Em relação às expectativas de compromissos que os países devem firmar, Tito aponta que a COP 30 deve atualizar os acordos anteriores, principalmente os relacionados ao financiamento climático. Ele lembra o déficit do Azerbaijão em compromissos financeiros passados e alerta que existem países negacionistas e com grandes emissões, como os Estados Unidos, o que pode dificultar a implementação de metas, mas também gera oportunidades para lideranças alternativas se fortalecerem.
O especialista destaca que sem recursos adequados não há como implementar políticas de conservação. “Não se faz comprometimento climático sem ter financiamento climático. Eu acredito que esse é o grande desafio desta COP: os países se comprometerem a financiar, e aqui o financiamento não é empréstimo, é doação, de modo que os países do Sul Global se sintam estimulados a fazer políticas de conservação ambiental, mas que tenham dinheiro para tal”, explicou.
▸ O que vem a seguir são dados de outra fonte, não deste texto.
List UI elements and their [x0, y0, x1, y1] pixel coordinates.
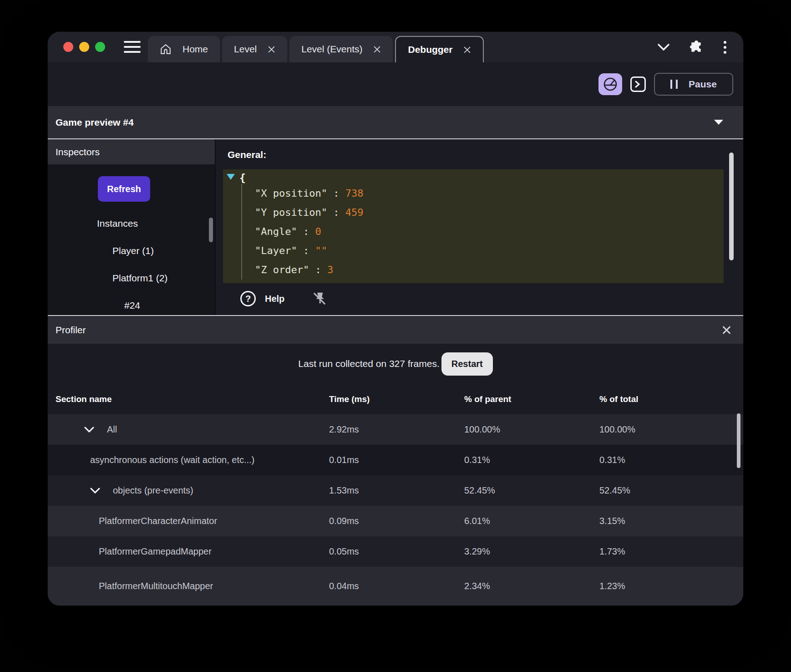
inspector-tree-item[interactable]: Player (1)	[48, 237, 215, 265]
percent-of-total-cell: 100.00%	[599, 424, 635, 435]
percent-of-parent-cell: 6.01%	[464, 516, 490, 526]
table-row[interactable]: objects (pre-events) 1.53ms 52.45% 52.45…	[48, 475, 743, 506]
json-property-row[interactable]: "X position" : 738	[255, 184, 724, 203]
section-name-cell: All	[48, 424, 117, 435]
tab-close-icon[interactable]	[268, 46, 275, 53]
percent-of-parent-cell: 100.00%	[464, 424, 500, 435]
table-row[interactable]: asynchronous actions (wait action, etc..…	[48, 445, 743, 475]
time-cell: 0.09ms	[329, 516, 359, 526]
column-header-total: % of total	[599, 394, 639, 404]
unpin-icon[interactable]	[312, 291, 327, 306]
traffic-zoom-button[interactable]	[95, 42, 105, 52]
json-key: "Y position"	[255, 207, 327, 218]
traffic-minimize-button[interactable]	[79, 42, 89, 52]
console-button[interactable]	[630, 76, 646, 92]
inspectors-tree: Instances Player (1) Platform1 (2) #24	[48, 210, 215, 319]
pause-button[interactable]: Pause	[654, 73, 733, 96]
inspectors-header: Inspectors	[48, 139, 215, 164]
inspectors-scrollbar-thumb[interactable]	[209, 218, 213, 242]
json-property-row[interactable]: "Z order" : 3	[255, 260, 724, 280]
general-scrollbar-thumb[interactable]	[729, 153, 734, 260]
caret-down-icon[interactable]	[714, 120, 723, 125]
chevron-down-icon[interactable]	[658, 44, 669, 51]
tab-close-icon[interactable]	[373, 46, 381, 53]
lastrun-row: Last run collected on 327 frames. Restar…	[48, 344, 743, 384]
percent-of-parent-cell: 3.29%	[464, 546, 490, 557]
refresh-button[interactable]: Refresh	[98, 176, 150, 202]
time-cell: 1.53ms	[329, 485, 359, 496]
json-separator: :	[327, 188, 345, 199]
json-separator: :	[297, 245, 315, 256]
table-scrollbar-thumb[interactable]	[737, 413, 740, 468]
percent-of-total-cell: 1.73%	[599, 546, 625, 557]
section-name-cell: PlatformerCharacterAnimator	[48, 516, 217, 526]
section-name-label: PlatformerGamepadMapper	[99, 546, 212, 557]
profiler-panel: Last run collected on 327 frames. Restar…	[48, 344, 743, 606]
inspector-tree-item[interactable]: Instances	[48, 210, 215, 237]
tab-close-icon[interactable]	[463, 46, 471, 54]
json-property-row[interactable]: "Y position" : 459	[255, 203, 724, 222]
inspector-tree-item[interactable]: #24	[48, 292, 215, 319]
restart-button[interactable]: Restart	[441, 352, 493, 376]
inspector-item-label: Instances	[97, 218, 138, 229]
json-property-row[interactable]: "Layer" : ""	[255, 241, 724, 260]
tab[interactable]: Level (Events)	[289, 36, 393, 62]
inspector-item-label: Platform1 (2)	[112, 273, 167, 284]
inspectors-title: Inspectors	[56, 147, 100, 158]
inspector-tree-item[interactable]: Platform1 (2)	[48, 265, 215, 292]
extensions-icon[interactable]	[690, 41, 703, 54]
row-chevron-down-icon[interactable]	[90, 488, 100, 494]
json-open-brace: {	[239, 172, 724, 184]
help-row: ? Help	[240, 290, 327, 308]
gauge-icon	[603, 76, 618, 92]
tab[interactable]: Debugger	[395, 36, 484, 62]
json-key: "Z order"	[255, 264, 309, 275]
json-value: 3	[327, 264, 333, 275]
pause-icon	[670, 80, 678, 89]
table-row[interactable]: PlatformerCharacterAnimator 0.09ms 6.01%…	[48, 506, 743, 536]
traffic-close-button[interactable]	[63, 42, 73, 52]
row-chevron-down-icon[interactable]	[84, 427, 94, 433]
json-value: ""	[315, 245, 327, 256]
section-name-label: PlatformerCharacterAnimator	[99, 516, 217, 526]
titlebar-actions	[658, 32, 727, 62]
debugger-content: Inspectors Refresh Instances Player (1) …	[48, 139, 743, 315]
profiler-toggle-button[interactable]	[598, 73, 622, 95]
profiler-header: Profiler	[48, 316, 743, 344]
percent-of-total-cell: 52.45%	[599, 485, 630, 496]
pause-button-label: Pause	[689, 79, 717, 90]
percent-of-parent-cell: 52.45%	[464, 485, 495, 496]
help-label: Help	[265, 294, 284, 304]
help-icon[interactable]: ?	[240, 291, 256, 306]
json-separator: :	[309, 264, 327, 275]
preview-title: Game preview #4	[56, 117, 134, 128]
section-name-cell: PlatformerGamepadMapper	[48, 546, 212, 557]
profiler-table-header: Section name Time (ms) % of parent % of …	[48, 384, 743, 414]
json-value: 0	[315, 226, 321, 237]
section-name-label: objects (pre-events)	[113, 485, 193, 496]
column-header-time: Time (ms)	[329, 394, 370, 404]
tab[interactable]: Home	[148, 36, 220, 62]
section-name-cell: PlatformerMultitouchMapper	[48, 581, 213, 591]
percent-of-parent-cell: 2.34%	[464, 581, 490, 591]
kebab-menu-icon[interactable]	[723, 41, 727, 54]
percent-of-parent-cell: 0.31%	[464, 455, 490, 465]
table-row[interactable]: PlatformerGamepadMapper 0.05ms 3.29% 1.7…	[48, 536, 743, 567]
menu-icon[interactable]	[124, 41, 141, 53]
section-name-label: PlatformerMultitouchMapper	[99, 581, 213, 591]
json-key: "Layer"	[255, 245, 297, 256]
tab[interactable]: Level	[222, 36, 287, 62]
json-separator: :	[297, 226, 315, 237]
expand-triangle-icon[interactable]	[227, 174, 235, 180]
general-title: General:	[228, 149, 266, 160]
console-icon	[634, 81, 642, 88]
column-header-section-name: Section name	[48, 394, 112, 404]
profiler-table-rows: All 2.92ms 100.00% 100.00% asynchronous …	[48, 414, 743, 606]
profiler-close-icon[interactable]	[721, 325, 731, 335]
table-row[interactable]: PlatformerMultitouchMapper 0.04ms 2.34% …	[48, 567, 743, 606]
preview-header[interactable]: Game preview #4	[48, 106, 743, 138]
lastrun-text: Last run collected on 327 frames.	[298, 358, 440, 369]
json-property-row[interactable]: "Angle" : 0	[255, 222, 724, 241]
inspector-item-label: #24	[124, 300, 140, 311]
table-row[interactable]: All 2.92ms 100.00% 100.00%	[48, 414, 743, 445]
Tito também lembra que a realização do encontro na Amazônia permite um contato direto com os problemas ambientais e aproxima os debates das realidades locais. Ele destaca a importância de pensar a região de forma integrada à Pan-Amazônia, envolvendo Colômbia, Peru, Guiana e Venezuela, o que pode impulsionar acordos de proteção regional com impacto global. “A COP pode trazer exatamente isso: um acordo pan-amazônico para a proteção da Amazônia e, ao mesmo tempo, do clima no mundo”, analisa.
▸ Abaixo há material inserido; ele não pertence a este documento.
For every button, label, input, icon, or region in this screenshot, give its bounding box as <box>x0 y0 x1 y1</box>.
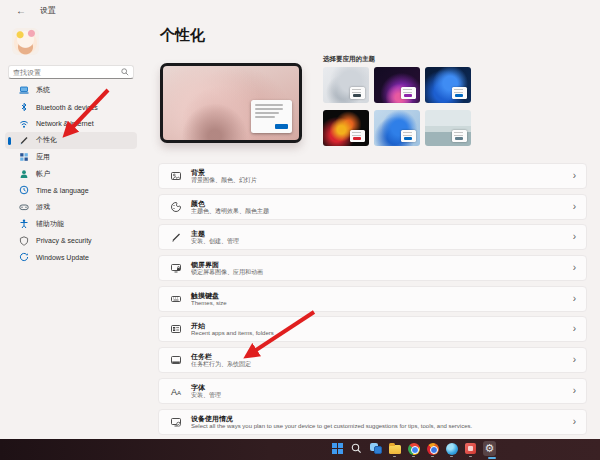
settings-row-background[interactable]: 背景 背景图像、颜色、幻灯片 › <box>158 163 587 189</box>
settings-row-title: 背景 <box>191 168 567 177</box>
theme-thumbnail-blue-bloom-light[interactable] <box>374 110 420 146</box>
settings-row-title: 主题 <box>191 229 567 238</box>
theme-section-label: 选择要应用的主题 <box>323 55 375 64</box>
gaming-icon <box>19 202 29 212</box>
titlebar: ← 设置 <box>0 0 600 20</box>
sidebar-item-accessibility[interactable]: 辅助功能 <box>5 216 137 233</box>
sidebar-item-network[interactable]: Network & internet <box>5 115 137 132</box>
device-usage-icon <box>169 415 182 428</box>
apps-icon <box>19 152 29 162</box>
browser-orange-icon <box>427 443 439 455</box>
sidebar-item-apps[interactable]: 应用 <box>5 149 137 166</box>
sidebar-item-bluetooth[interactable]: Bluetooth & devices <box>5 99 137 116</box>
start-button[interactable] <box>331 441 344 456</box>
sidebar-item-windows-update[interactable]: Windows Update <box>5 249 137 266</box>
privacy-icon <box>19 236 29 246</box>
settings-row-subtitle: 安装、管理 <box>191 392 567 399</box>
settings-row-start[interactable]: 开始 Recent apps and items, folders › <box>158 316 587 342</box>
settings-row-taskbar[interactable]: 任务栏 任务栏行为、系统固定 › <box>158 347 587 373</box>
sidebar-item-label: Time & language <box>36 187 89 194</box>
settings-taskbar-button[interactable]: ⚙ <box>483 441 496 456</box>
settings-row-subtitle: 安装、创建、管理 <box>191 238 567 245</box>
colors-icon <box>169 200 182 213</box>
settings-row-subtitle: 锁定屏幕图像、应用和动画 <box>191 269 567 276</box>
theme-preview-monitor <box>160 63 302 143</box>
task-view-button[interactable] <box>369 441 382 456</box>
search-box[interactable] <box>8 65 134 79</box>
chevron-right-icon: › <box>573 324 576 334</box>
theme-thumbnail-sunrise-pier[interactable] <box>425 110 471 146</box>
sidebar-item-time-language[interactable]: Time & language <box>5 182 137 199</box>
settings-row-title: 开始 <box>191 321 567 330</box>
blue-app-button[interactable] <box>445 441 458 456</box>
chevron-right-icon: › <box>573 232 576 242</box>
chevron-right-icon: › <box>573 171 576 181</box>
browser-orange-button[interactable] <box>426 441 439 456</box>
settings-row-lock-screen[interactable]: 锁屏界面 锁定屏幕图像、应用和动画 › <box>158 255 587 281</box>
chevron-right-icon: › <box>573 355 576 365</box>
page-title: 个性化 <box>160 26 205 45</box>
file-explorer-icon <box>389 445 401 454</box>
system-icon <box>19 85 29 95</box>
blue-app-icon <box>446 443 458 455</box>
taskbar: ⚙ <box>0 439 600 460</box>
accounts-icon <box>19 169 29 179</box>
sidebar-item-accounts[interactable]: 帐户 <box>5 165 137 182</box>
start-icon <box>169 323 182 336</box>
accessibility-icon <box>19 219 29 229</box>
fonts-icon: AA <box>169 384 182 397</box>
sidebar-item-gaming[interactable]: 游戏 <box>5 199 137 216</box>
sidebar-item-label: 系统 <box>36 85 50 95</box>
windows-logo-icon <box>332 443 343 454</box>
settings-row-subtitle: 任务栏行为、系统固定 <box>191 361 567 368</box>
settings-row-fonts[interactable]: AA 字体 安装、管理 › <box>158 378 587 404</box>
sidebar-item-system[interactable]: 系统 <box>5 82 137 99</box>
chrome-icon <box>408 443 420 455</box>
svg-text:A: A <box>177 389 181 395</box>
settings-row-device-usage[interactable]: 设备使用情况 Select all the ways you plan to u… <box>158 409 587 435</box>
theme-preview-accent-button <box>275 124 288 129</box>
back-arrow-icon[interactable]: ← <box>16 5 26 16</box>
theme-accent <box>353 137 361 140</box>
settings-row-title: 锁屏界面 <box>191 260 567 269</box>
theme-thumbnail-colorful-dark[interactable] <box>323 110 369 146</box>
search-input[interactable] <box>9 69 121 76</box>
settings-row-title: 设备使用情况 <box>191 414 567 423</box>
theme-thumbnail-light-bloom[interactable] <box>323 67 369 103</box>
theme-accent <box>455 137 463 140</box>
chevron-right-icon: › <box>573 386 576 396</box>
theme-accent <box>455 94 463 97</box>
settings-row-colors[interactable]: 颜色 主题色、透明效果、颜色主题 › <box>158 194 587 220</box>
sidebar-item-label: Windows Update <box>36 254 89 261</box>
chrome-button[interactable] <box>407 441 420 456</box>
settings-row-subtitle: 主题色、透明效果、颜色主题 <box>191 208 567 215</box>
settings-row-subtitle: Themes, size <box>191 300 567 307</box>
chevron-right-icon: › <box>573 202 576 212</box>
taskbar-icon <box>169 354 182 367</box>
user-avatar[interactable] <box>12 28 39 55</box>
settings-row-touch-keyboard[interactable]: 触摸键盘 Themes, size › <box>158 286 587 312</box>
taskbar-search-button[interactable] <box>350 441 363 456</box>
touch-keyboard-icon <box>169 292 182 305</box>
sidebar-item-privacy[interactable]: Privacy & security <box>5 232 137 249</box>
themes-icon <box>169 231 182 244</box>
file-explorer-button[interactable] <box>388 441 401 456</box>
settings-row-title: 任务栏 <box>191 352 567 361</box>
settings-row-subtitle: Recent apps and items, folders <box>191 330 567 337</box>
personalization-icon <box>19 135 29 145</box>
bluetooth-icon <box>19 102 29 112</box>
chevron-right-icon: › <box>573 417 576 427</box>
theme-thumbnail-dark-glow[interactable] <box>374 67 420 103</box>
red-app-button[interactable] <box>464 441 477 456</box>
task-view-icon <box>370 443 382 454</box>
settings-row-themes[interactable]: 主题 安装、创建、管理 › <box>158 224 587 250</box>
theme-preview-card <box>251 100 292 133</box>
sidebar-item-personalization[interactable]: 个性化 <box>5 132 137 149</box>
sidebar: 系统 Bluetooth & devices Network & interne… <box>0 20 142 439</box>
sidebar-item-label: 辅助功能 <box>36 219 64 229</box>
theme-thumbnail-blue-bloom-dark[interactable] <box>425 67 471 103</box>
theme-preview-wallpaper <box>163 66 299 140</box>
settings-row-title: 颜色 <box>191 199 567 208</box>
sidebar-item-label: 帐户 <box>36 169 50 179</box>
lock-screen-icon <box>169 262 182 275</box>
Sobre os principais impasses entre países desenvolvidos e em desenvolvimento, Tito explica que o problema central é o comprometimento, especialmente no princípio do “poluidor pagador”. Países do Norte Global tendem a querer manter os modelos de desenvolvimento, enquanto países do Sul enfrentam barreiras para se desenvolverem sob exigências climáticas. Apesar disso, ele acredita na possibilidade de acordos “ganha-ganha” que beneficiem nações em desenvolvimento.
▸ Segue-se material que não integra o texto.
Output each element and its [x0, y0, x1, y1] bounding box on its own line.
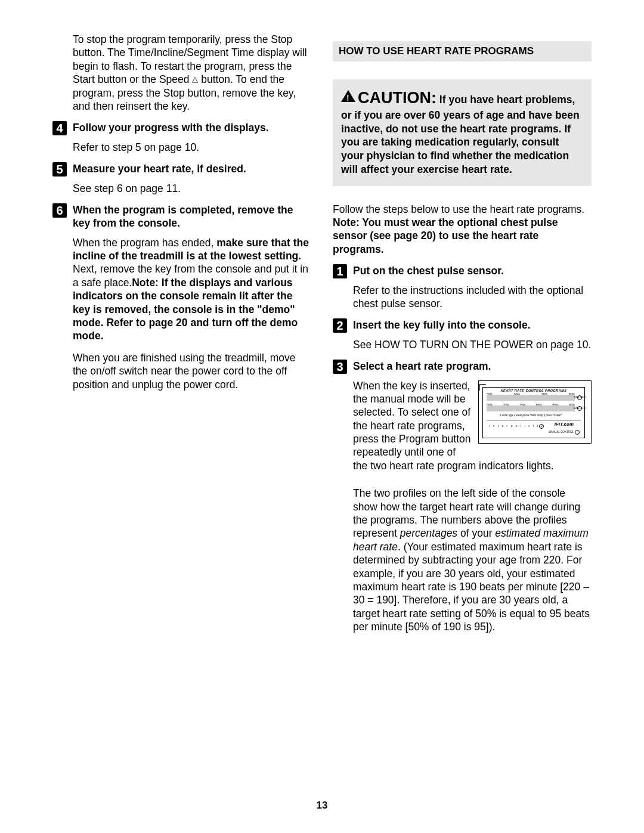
- console-inner: HEART RATE CONTROL PROGRAMS 50% 60% 70% …: [482, 387, 585, 438]
- console-diagram: HEART RATE CONTROL PROGRAMS 50% 60% 70% …: [478, 380, 592, 444]
- warning-triangle-icon: [341, 90, 355, 102]
- text: Follow the steps below to use the heart …: [333, 203, 584, 215]
- left-column: To stop the program temporarily, press t…: [52, 33, 311, 642]
- hr-step-3: 3 Select a heart rate program. HEART RAT…: [333, 360, 592, 633]
- step-heading: Insert the key fully into the console.: [353, 318, 592, 332]
- interactivity-label: i n t e r a c t i v i t y: [489, 424, 544, 428]
- italic-text: percentages: [400, 527, 457, 539]
- intro-paragraph: To stop the program temporarily, press t…: [52, 33, 311, 113]
- manual-page: To stop the program temporarily, press t…: [0, 0, 644, 833]
- columns: To stop the program temporarily, press t…: [52, 33, 592, 642]
- indicator-led-icon: [575, 430, 580, 435]
- step-heading: When the program is completed, remove th…: [73, 203, 311, 230]
- step-5: 5 Measure your heart rate, if desired. S…: [52, 162, 311, 195]
- hr-step-2: 2 Insert the key fully into the console.…: [333, 318, 592, 351]
- hr-step-1: 1 Put on the chest pulse sensor. Refer t…: [333, 264, 592, 310]
- text: of your: [457, 527, 495, 539]
- console-instructions: 1 enter age 2 wear pulse chest strap 3 p…: [487, 414, 575, 417]
- step-3-body-p1-wrap: HEART RATE CONTROL PROGRAMS 50% 60% 70% …: [353, 379, 592, 473]
- console-bottom: i n t e r a c t i v i t y iFIT.com MANUA…: [487, 420, 581, 435]
- caution-box: CAUTION: If you have heart problems, or …: [333, 79, 592, 186]
- text: When the program has ended,: [73, 237, 216, 249]
- step-body: See step 6 on page 11.: [73, 182, 311, 195]
- step-body: See HOW TO TURN ON THE POWER on page 10.: [353, 338, 592, 351]
- page-number: 13: [0, 800, 644, 812]
- right-column: HOW TO USE HEART RATE PROGRAMS CAUTION: …: [333, 33, 592, 642]
- indicator-led-icon: [577, 406, 582, 411]
- step-heading: Put on the chest pulse sensor.: [353, 264, 592, 277]
- step-number-badge: 6: [52, 203, 67, 218]
- step-body-p2: When you are finished using the treadmil…: [73, 351, 311, 391]
- bold-text: Note: You must wear the optional chest p…: [333, 216, 558, 255]
- step-3-body-p2: The two profiles on the left side of the…: [353, 481, 592, 633]
- step-number-badge: 4: [52, 121, 67, 135]
- caution-title: CAUTION:: [358, 89, 436, 107]
- step-number-badge: 1: [333, 264, 347, 278]
- indicator-led-icon: [539, 424, 544, 429]
- step-4: 4 Follow your progress with the displays…: [52, 121, 311, 154]
- text: . (Your estimated maximum heart rate is …: [353, 541, 590, 633]
- indicator-led-icon: [577, 395, 582, 400]
- ifit-logo: iFIT.com: [555, 422, 574, 428]
- step-body: Refer to the instructions included with …: [353, 284, 592, 311]
- step-body-p1: When the program has ended, make sure th…: [73, 236, 311, 343]
- section-heading: HOW TO USE HEART RATE PROGRAMS: [333, 41, 592, 61]
- step-body: Refer to step 5 on page 10.: [73, 141, 311, 154]
- hr-intro: Follow the steps below to use the heart …: [333, 203, 592, 256]
- step-number-badge: 3: [333, 360, 347, 374]
- step-number-badge: 2: [333, 318, 347, 333]
- up-triangle-icon: △: [192, 75, 198, 85]
- step-6: 6 When the program is completed, remove …: [52, 203, 311, 391]
- manual-control-label: MANUAL CONTROL: [549, 431, 574, 434]
- console-profile-2: [487, 405, 575, 411]
- step-number-badge: 5: [52, 162, 67, 176]
- step-heading: Follow your progress with the displays.: [73, 121, 311, 134]
- step-heading: Select a heart rate program.: [353, 360, 592, 373]
- step-heading: Measure your heart rate, if desired.: [73, 162, 311, 175]
- console-profile-1: [487, 395, 575, 401]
A ausência potencial dos Estados Unidos também é destacada pelo especialista. Ele afirma que seria sentida tanto pelo impacto ambiental quanto pela questão financeira, uma vez que os EUA são grandes emissores e contribuidores de recursos para políticas climáticas. Por outro lado, essa ausência pode permitir maior participação de outros países, especialmente da Europa e da Ásia, reforçando coalizões alternativas.
Além das questões financeiras e de comprometimento, Tito alerta para os riscos geopolíticos, incluindo guerras e tensões internacionais. “Tenho receio de que essa tensão escale para uma guerra maior, especialmente com o uso de tecnologias nucleares. Uma guerra é uma das maiores ameaças ao equilíbrio climático — basta imaginar os efeitos ambientais da detonação de uma bomba. Portanto, além de um problema geopolítico, a guerra é também um problema ambiental”, disse. Segundo ele, o tema evidencia que políticas de segurança e paz mundial são indissociáveis da agenda climática.
A pesquisadora Sabrina Sena, mestranda em Segurança Internacional, complementa que o contexto geopolítico atual influencia diretamente a dinâmica da Cúpula. “A ausência dos Estados Unidos teria impacto político relevante, mas não paralisaria o processo”, afirmou. Para ela, a diplomacia climática tornou-se multipolar, com União Europeia, Japão e China assumindo protagonismo em financiamento, metas de descarbonização e implementação de tecnologias verdes.
Sena acrescenta que conflitos armados, tensões comerciais e crises energéticas criam pressões contraditórias: ao mesmo tempo que aumentam a dependência de combustíveis fósseis, aceleram a busca por autonomia energética, inovação tecnológica e diversificação das matrizes energéticas. A pesquisadora destaca que, hoje, a geopolítica é também geopolítica do clima, e que a sustentabilidade deixou de ser apenas uma questão ambiental para se tornar estratégica, de segurança nacional e econômica.